When the line containing "Our Services" is found in the data below, copy it and each line after it through the line containing "Rolling in the", exactly and with no others.

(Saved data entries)
════════════════════

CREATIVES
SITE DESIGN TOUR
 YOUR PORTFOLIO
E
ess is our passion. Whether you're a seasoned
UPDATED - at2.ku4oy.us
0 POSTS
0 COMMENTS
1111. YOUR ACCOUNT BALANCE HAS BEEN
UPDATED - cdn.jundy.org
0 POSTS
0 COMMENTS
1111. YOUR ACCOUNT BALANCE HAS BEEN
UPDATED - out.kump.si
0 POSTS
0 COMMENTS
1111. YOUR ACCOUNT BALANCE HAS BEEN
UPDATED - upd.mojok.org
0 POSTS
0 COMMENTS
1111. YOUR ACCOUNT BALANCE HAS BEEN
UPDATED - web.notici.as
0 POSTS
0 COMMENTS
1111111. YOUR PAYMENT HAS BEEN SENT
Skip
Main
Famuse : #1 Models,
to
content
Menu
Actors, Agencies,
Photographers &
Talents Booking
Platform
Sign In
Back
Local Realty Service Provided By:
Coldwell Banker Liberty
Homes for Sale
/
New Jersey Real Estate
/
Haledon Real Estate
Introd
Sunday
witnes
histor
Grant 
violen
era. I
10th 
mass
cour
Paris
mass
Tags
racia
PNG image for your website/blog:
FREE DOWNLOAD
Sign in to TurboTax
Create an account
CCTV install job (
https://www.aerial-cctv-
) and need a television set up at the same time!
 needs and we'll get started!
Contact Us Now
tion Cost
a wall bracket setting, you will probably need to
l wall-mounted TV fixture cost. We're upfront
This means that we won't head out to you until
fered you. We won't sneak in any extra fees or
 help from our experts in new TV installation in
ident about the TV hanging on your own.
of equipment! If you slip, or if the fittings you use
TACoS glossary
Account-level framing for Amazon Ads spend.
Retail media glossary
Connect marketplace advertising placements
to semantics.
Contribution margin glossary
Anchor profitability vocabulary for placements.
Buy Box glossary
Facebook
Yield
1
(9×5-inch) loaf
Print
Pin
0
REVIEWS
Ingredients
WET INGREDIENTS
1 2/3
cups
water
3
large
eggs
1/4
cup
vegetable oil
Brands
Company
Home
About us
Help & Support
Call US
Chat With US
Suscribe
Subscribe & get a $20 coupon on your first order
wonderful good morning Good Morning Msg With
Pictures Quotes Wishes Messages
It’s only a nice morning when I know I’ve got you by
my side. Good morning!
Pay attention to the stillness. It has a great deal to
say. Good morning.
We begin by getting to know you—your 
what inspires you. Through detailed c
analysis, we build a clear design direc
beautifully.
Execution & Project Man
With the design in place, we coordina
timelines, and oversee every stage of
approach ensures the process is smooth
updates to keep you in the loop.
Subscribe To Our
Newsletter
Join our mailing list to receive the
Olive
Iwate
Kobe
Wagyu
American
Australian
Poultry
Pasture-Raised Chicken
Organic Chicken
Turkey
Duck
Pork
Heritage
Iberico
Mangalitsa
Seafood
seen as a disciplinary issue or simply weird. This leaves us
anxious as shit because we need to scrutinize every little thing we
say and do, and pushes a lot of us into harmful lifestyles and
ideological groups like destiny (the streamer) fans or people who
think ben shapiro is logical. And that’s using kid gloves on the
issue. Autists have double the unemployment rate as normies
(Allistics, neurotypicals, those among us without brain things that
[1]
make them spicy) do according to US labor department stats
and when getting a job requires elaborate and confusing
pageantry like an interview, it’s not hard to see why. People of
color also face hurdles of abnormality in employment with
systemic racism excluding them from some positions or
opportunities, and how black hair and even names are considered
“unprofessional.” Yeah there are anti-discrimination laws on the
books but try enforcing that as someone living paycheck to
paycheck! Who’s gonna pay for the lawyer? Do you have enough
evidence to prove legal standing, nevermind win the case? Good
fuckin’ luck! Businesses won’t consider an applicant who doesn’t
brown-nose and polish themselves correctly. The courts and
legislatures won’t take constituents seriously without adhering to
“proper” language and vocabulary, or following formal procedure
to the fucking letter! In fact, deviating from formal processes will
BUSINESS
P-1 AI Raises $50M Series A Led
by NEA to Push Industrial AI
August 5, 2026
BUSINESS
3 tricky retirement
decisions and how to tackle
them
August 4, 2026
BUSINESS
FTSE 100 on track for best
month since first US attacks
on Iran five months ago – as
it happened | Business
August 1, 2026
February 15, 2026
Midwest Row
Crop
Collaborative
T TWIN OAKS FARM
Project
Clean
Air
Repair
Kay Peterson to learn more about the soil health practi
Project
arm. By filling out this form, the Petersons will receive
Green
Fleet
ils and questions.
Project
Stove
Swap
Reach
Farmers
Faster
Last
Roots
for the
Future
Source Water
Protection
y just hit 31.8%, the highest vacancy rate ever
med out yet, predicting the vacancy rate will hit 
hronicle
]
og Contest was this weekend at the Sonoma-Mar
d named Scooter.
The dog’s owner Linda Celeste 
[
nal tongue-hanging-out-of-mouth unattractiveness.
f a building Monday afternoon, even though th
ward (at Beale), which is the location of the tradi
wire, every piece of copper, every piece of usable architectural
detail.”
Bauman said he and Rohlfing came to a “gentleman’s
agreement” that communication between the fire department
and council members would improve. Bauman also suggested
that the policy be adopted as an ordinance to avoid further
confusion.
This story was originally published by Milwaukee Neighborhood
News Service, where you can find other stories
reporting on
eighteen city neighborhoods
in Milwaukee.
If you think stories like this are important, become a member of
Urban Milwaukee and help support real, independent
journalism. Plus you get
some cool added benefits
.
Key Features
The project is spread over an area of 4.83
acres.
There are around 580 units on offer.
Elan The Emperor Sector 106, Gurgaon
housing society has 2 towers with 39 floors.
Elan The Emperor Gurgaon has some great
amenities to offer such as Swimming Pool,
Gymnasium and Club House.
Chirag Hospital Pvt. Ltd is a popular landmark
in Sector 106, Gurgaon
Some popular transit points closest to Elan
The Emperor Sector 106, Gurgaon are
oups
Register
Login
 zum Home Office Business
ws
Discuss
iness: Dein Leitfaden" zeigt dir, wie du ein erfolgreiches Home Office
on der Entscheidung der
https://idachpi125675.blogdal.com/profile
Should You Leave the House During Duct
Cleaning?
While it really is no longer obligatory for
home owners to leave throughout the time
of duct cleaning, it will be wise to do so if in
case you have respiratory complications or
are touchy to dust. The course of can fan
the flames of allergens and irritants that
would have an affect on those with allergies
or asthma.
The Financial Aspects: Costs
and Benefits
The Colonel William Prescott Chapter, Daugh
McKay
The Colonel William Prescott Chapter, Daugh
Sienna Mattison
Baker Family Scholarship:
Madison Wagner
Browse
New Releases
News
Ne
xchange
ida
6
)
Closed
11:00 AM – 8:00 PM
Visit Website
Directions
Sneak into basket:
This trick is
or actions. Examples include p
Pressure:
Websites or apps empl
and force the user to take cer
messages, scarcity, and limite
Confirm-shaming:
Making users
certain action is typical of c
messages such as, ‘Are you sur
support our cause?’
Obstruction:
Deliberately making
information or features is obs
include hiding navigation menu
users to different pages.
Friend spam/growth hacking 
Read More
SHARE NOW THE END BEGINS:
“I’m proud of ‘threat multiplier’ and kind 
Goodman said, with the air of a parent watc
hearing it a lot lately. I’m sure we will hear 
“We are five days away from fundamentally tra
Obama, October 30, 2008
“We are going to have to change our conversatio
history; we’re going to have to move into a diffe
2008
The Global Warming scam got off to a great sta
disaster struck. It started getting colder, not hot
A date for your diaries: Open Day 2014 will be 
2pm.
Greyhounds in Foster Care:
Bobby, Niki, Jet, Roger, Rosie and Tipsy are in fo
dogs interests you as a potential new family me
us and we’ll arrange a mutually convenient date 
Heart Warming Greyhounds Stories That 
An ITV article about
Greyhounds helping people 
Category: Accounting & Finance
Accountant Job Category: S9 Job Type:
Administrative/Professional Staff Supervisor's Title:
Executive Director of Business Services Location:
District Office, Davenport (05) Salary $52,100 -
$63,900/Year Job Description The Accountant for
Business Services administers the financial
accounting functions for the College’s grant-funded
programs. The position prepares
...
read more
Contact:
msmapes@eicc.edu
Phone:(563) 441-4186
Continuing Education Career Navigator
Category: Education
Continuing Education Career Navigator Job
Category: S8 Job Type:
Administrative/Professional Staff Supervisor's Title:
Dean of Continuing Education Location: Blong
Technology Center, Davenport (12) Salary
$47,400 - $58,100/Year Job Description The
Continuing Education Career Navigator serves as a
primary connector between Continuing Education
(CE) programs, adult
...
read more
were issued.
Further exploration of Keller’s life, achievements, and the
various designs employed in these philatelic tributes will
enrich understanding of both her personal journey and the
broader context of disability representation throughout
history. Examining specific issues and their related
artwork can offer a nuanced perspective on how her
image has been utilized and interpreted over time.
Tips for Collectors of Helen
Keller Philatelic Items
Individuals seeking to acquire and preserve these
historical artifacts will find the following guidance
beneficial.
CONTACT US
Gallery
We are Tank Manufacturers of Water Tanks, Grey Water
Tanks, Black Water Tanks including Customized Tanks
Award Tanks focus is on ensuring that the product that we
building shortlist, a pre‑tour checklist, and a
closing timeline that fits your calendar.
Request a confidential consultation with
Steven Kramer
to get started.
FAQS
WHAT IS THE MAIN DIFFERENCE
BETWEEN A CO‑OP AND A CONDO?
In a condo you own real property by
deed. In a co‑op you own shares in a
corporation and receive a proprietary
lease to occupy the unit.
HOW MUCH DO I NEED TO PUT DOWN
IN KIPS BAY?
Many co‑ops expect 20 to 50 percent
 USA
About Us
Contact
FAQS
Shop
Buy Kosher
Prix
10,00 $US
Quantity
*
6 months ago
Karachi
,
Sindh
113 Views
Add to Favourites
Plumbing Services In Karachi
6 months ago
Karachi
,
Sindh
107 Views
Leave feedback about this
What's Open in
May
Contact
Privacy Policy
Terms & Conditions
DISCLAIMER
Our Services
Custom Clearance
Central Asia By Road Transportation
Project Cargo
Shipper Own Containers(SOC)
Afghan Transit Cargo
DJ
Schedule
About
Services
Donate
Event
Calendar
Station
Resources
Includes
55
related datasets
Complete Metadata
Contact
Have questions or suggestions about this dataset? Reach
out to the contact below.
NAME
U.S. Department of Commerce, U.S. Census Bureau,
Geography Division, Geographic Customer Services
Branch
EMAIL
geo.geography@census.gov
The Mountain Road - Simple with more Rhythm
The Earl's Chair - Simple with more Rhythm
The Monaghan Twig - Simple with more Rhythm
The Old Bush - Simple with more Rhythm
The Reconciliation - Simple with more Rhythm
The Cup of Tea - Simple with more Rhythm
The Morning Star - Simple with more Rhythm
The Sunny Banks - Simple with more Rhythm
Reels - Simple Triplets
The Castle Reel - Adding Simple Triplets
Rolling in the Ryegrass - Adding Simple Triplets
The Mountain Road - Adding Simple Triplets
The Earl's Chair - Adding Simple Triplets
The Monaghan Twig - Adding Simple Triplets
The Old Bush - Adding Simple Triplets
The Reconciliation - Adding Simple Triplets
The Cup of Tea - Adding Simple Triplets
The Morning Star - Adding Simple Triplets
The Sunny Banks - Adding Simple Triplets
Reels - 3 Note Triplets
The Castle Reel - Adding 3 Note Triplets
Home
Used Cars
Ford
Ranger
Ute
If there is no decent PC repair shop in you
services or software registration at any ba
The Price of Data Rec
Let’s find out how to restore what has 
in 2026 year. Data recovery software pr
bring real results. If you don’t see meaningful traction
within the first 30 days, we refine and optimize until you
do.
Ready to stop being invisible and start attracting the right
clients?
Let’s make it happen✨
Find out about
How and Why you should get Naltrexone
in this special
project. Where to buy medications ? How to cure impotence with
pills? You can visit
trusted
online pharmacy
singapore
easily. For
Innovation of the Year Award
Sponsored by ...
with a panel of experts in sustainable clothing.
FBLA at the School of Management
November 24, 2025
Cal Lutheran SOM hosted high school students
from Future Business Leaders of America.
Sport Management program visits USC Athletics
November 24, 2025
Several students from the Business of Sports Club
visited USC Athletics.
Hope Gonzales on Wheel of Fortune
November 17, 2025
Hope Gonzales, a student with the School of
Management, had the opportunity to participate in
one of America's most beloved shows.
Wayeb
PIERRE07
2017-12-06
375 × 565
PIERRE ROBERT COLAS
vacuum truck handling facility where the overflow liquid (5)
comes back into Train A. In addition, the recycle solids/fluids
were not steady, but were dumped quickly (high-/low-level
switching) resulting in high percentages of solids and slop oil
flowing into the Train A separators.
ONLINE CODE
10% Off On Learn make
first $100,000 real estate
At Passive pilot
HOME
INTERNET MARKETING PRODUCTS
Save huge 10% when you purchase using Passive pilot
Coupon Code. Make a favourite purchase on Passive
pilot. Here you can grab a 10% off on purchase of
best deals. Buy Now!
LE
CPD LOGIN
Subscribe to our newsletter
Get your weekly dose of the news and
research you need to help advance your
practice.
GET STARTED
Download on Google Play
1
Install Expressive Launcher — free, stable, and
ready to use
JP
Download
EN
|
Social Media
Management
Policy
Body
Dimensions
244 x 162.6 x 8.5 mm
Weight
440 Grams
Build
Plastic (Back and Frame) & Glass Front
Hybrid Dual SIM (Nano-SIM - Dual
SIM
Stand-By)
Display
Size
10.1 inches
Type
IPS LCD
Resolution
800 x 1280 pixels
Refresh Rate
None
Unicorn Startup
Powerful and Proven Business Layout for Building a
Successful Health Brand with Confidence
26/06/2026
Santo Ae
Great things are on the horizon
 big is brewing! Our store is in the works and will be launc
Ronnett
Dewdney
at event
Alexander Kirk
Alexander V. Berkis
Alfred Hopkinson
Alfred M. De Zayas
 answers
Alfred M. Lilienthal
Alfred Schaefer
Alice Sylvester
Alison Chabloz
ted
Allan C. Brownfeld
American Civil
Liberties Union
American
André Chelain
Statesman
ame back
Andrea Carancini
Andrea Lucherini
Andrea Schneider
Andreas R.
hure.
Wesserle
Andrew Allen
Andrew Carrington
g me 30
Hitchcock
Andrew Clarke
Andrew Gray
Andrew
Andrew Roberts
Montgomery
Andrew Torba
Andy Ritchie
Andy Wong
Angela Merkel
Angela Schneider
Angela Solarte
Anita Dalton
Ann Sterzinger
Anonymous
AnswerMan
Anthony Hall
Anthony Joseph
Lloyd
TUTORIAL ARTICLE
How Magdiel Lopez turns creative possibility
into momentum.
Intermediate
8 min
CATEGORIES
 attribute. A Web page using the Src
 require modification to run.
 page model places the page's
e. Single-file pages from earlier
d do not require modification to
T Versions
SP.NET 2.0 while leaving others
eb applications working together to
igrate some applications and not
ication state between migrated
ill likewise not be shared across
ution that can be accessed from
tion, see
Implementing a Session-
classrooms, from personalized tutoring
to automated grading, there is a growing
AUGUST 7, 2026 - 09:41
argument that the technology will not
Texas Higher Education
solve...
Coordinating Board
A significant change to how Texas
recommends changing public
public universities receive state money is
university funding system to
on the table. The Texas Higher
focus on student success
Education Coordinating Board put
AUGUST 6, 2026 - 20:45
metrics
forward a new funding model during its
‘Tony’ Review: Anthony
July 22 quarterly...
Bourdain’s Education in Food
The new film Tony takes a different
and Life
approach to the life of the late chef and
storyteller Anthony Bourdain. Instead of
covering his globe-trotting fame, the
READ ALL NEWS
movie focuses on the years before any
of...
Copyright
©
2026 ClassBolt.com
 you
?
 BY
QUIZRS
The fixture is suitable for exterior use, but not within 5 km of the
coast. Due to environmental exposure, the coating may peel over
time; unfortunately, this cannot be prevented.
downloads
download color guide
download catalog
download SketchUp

════════════════════

**ANSWER TO THE EXERCISE**
Our Services
Custom Clearance
Central Asia By Road Transportation
Project Cargo
Shipper Own Containers(SOC)
Afghan Transit Cargo
DJ
Schedule
About
Services
Donate
Event
Calendar
Station
Resources
Includes
55
related datasets
Complete Metadata
Contact
Have questions or suggestions about this dataset? Reach
out to the contact below.
NAME
U.S. Department of Commerce, U.S. Census Bureau,
Geography Division, Geographic Customer Services
Branch
EMAIL
geo.geography@census.gov
The Mountain Road - Simple with more Rhythm
The Earl's Chair - Simple with more Rhythm
The Monaghan Twig - Simple with more Rhythm
The Old Bush - Simple with more Rhythm
The Reconciliation - Simple with more Rhythm
The Cup of Tea - Simple with more Rhythm
The Morning Star - Simple with more Rhythm
The Sunny Banks - Simple with more Rhythm
Reels - Simple Triplets
The Castle Reel - Adding Simple Triplets
Rolling in the Ryegrass - Adding Simple Triplets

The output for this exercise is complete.